27 Grams (The Weight Of The World)

The strippergram practiced her routine

listening to her stereogram

a mocking echo of the light entertainment programme

her Grandmother who reared her used to listen via radiogram

while sat decoding the acrostic’s crafty anagrams

unravelling its grammatical cats cradlings

as intricate as the origami tangrams she crafted

for she liked to keep her engrams active and lithe

How she always had to wait for her Grammy to go out

dressed in her dowdy grogram skirt

and matronly gramashes in order

to attend  lectures on Antonio Gramsci

to rebut his atheist’s hegemonic sociograms

on her monogrammed notepaper

for only then could the girl switch to the phonogram function

wheeling around the parlour to Nick Drake and Gram Parsons

deprogramming her strict upbringing

Gramercy if once her guardian didn’t return home early

feeling queasy from the implications of an angiogram

finding her scion cavorting lewdly she accused her of gramary

a tone as declamatory as if she’d daubed a bloody pentagram

taking in vain the spirit if not the name of the tetragrammaton

out on her ear tromping the isograms

making her way through the Grampian Hills

the start of her three grammes-a-day cocaine habit (six at weekends)

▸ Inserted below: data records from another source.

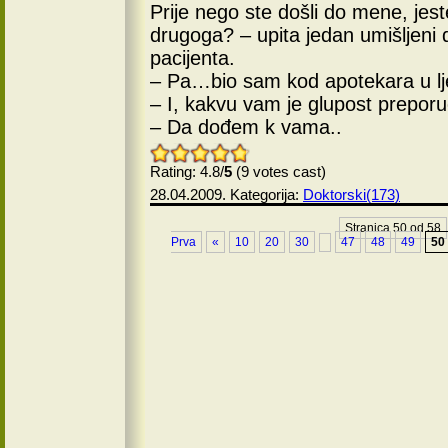
Prije nego ste došli do mene, jeste
drugoga? – upita jedan umišljeni
pacijenta.
– Pa…bio sam kod apotekara u l
– I, kakvu vam je glupost preporu
– Da dođem k vama..
Rating: 4.8/
5
(9 votes cast)
28.04.2009. Kategorija:
Doktorski(173)
Stranica 50 od 58
Prva
«
10
20
30
47
48
49
50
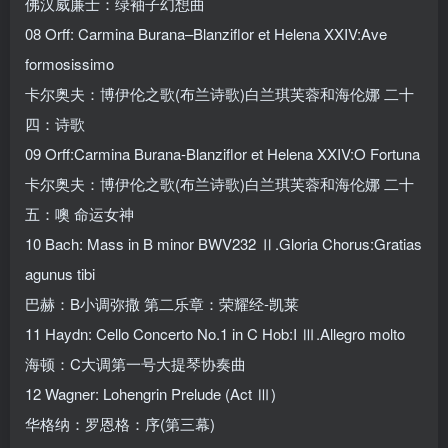
佛汉威廉士：绿袖子幻想曲
08 Orff: Carmina Burana–Blanziflor et Helena XXIV:Ave
formosissimo
卡尔奥夫：博伊伦之歌(布兰诗歌)白兰琪芙蓉和海伦娜 二十
四：诗歌
09 Orff:Carmina Burana-Blanziflor et Helena XXIV:O Fortuna
卡尔奥夫：博伊伦之歌(布兰诗歌)白兰琪芙蓉和海伦娜 二十
五：噢 命运女神
10 Bach: Mass in B minor BWV232 Ⅱ.Gloria Chorus:Gratias
agunus tibi
巴赫：B小调弥撒 第二乐章：荣耀经-凯莱
11 Haydn: Cello Concerto No.1 in C Hob:I Ⅲ.Allegro molto
海顿：C大调第一号大提琴协奏曲
12 Wagner: Lohengrin Prelude (Act Ⅲ)
华格纳：罗恩格：序(第三幕)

oiling her roaring trade as a strippergram

as the oleaginous punters love to give her impromptu mammograms

~ by yearzerowriters on April 6, 2010.

15 Responses to “27 Grams (The Weight Of The World)”

  1. This is avowedly light (as in lite).

    Prompted by the word ‘kissogram’ in this weekend’s “Doctor Who” which just got me riffing, though I had to um upgrade her to a strippergram.

    marc nah

    • Have you temporarily run out of s’s for your surname?

      • Nah, he’s just trying new ways of spelling. This piece has plays on words that would be a translator’s nightmare and ultimate challenge, but since S. Lem’s Cyberiad has been translated from Polish into English, it’s doable.

        Well done Marc!

  2. I can hear Thom Yorke singing that with Johnny Greenwood strumming in the background.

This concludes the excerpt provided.